Porque para estos músicos, y para los muchos amigos que forman parte de esta despedida (nada menos que Ronnie Hawkins, Dr. John, The Staples, Neil Diamond, Joni Mitchell, Paul Butterfield, Muddy Waters, Eric Clapton, Emmylou Harris, Van Morrison, Neil Young, Bob Dylan, Ringo Starr y Ron Wood), la música es la única forma de vida posible, y la carretera el alimento que da energía a esa música. Por eso en aquel momento, en el que la carretera y los conciertos habían sido exprimidos de forma creativa hasta el fondo, la banda tenía que despedirse. Era una salida digna, para no agotarse y seguir haciendo música de manera mecánica, o peor aún, para no sucumbir a esa forma de vida como lo hicieron Janis Joplin o Jimmy Jimi Hendrix. Como es habitual en él, Scorsese se identifica con estos artistas, pero no comparte del todo su punto de vista, se obliga a un auto-distanciamiento sin el cual la película no habría quedado tan poderosamente nostálgica, pues permite que los músicos de la banda sean los que expresen, quizá sin saberlo, su propia indefinición vital.

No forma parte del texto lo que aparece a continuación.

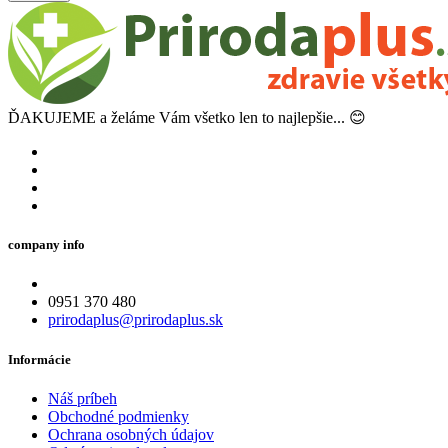
ĎAKUJEME a želáme Vám všetko len to najlepšie... 😊
company info
0951 370 480
prirodaplus@prirodaplus.sk
Informácie
Náš príbeh
Obchodné podmienky
Ochrana osobných údajov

Narrativa y estilísticamente, el documento se divide en tres niveles perfectamente diferenciados. Las entrevistas, la actuación en directo (en la que los asistentes apenas se ven), y los números en estudio. De forma muy astuta y muy elaborada, Scorsese alcanza una representación vivísima de la forma en que cada uno de los integrantes de la banda, y muchos de sus invitados musicales, viven y experimentan esa vida, de lo que fue para ellos formar la banda y conocer a otros artistas por los que sentían afinidad y admiración, y también de lo que es empezar de nuevo sin la banda. En el concierto, cuya dirección artística corre a cargo de Boris Leven, quien ya diseñó los decorados de ‘New York, New York’, se levantan unos cicloramas procedentes de La Traviata. Pero en lo visual, al menos en lo concerniente a la luz, parece francamente mejorable, pero estos problemas de imagen dotan al concierto de una mayor inmediatez, de una mayor fisicidad. Con sus siete cámaras, Scorsese rechaza cualquier búsqueda de perfección formal, y alcanza momentos irrepetibles de documento musical, sin aburrir jamás, encontrando siempre el plano adecuado para cada riff, para cada gesto y cada nota de inflexión. Cine hecho música.
Conclusiones finales
Obra incontestablemente mayor de su director, de obligado visionado tanto para los amantes del cine de Scorsese, como para los melómanos y los mitómanos de toda condición. Cine libre, hermoso, vivificador. Cine hecho vida y música. Con este documental, Scorsese cierra década, al menos en cuanto a largometrajes, una década azarosa y llena de complicaciones vitales y personales, que se acrecentará antes de 1980, pues llega una etapa terrible para él, en lo tocante a lo creativo y a la salud. Pero de eso hablaremos en otro capítulo, porque esta época tremenda tiene mucho que ver con su siguiente largo, ‘Raging Bull’ (1980), el cual no habría sido posible, creo, si el cineasta italoamericano no hubiera sufrido la peor época de toda su vida.